*** Excerpted data Section Begins ***

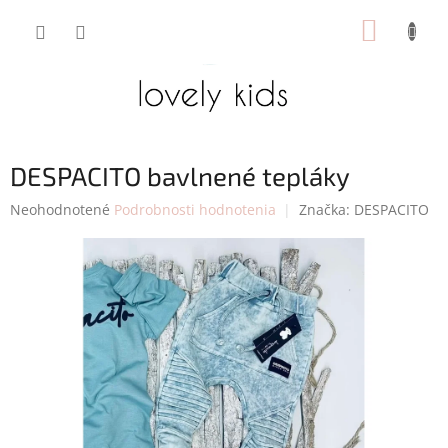
Prejsť
NÁKUP
na
obsah
KOŠÍK
DESPACITO bavlnené tepláky
Priemerné
Neohodnotené
Podrobnosti hodnotenia
Značka:
DESPACITO
hodnotenie
produktu
je
0,0
z
5
hviezdičiek.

*** Excerpted data Section Ends ***

Task: Would you show each line of the material above that contains the string "DESPACITO"?

Written solution:
DESPACITO bavlnené tepláky
DESPACITO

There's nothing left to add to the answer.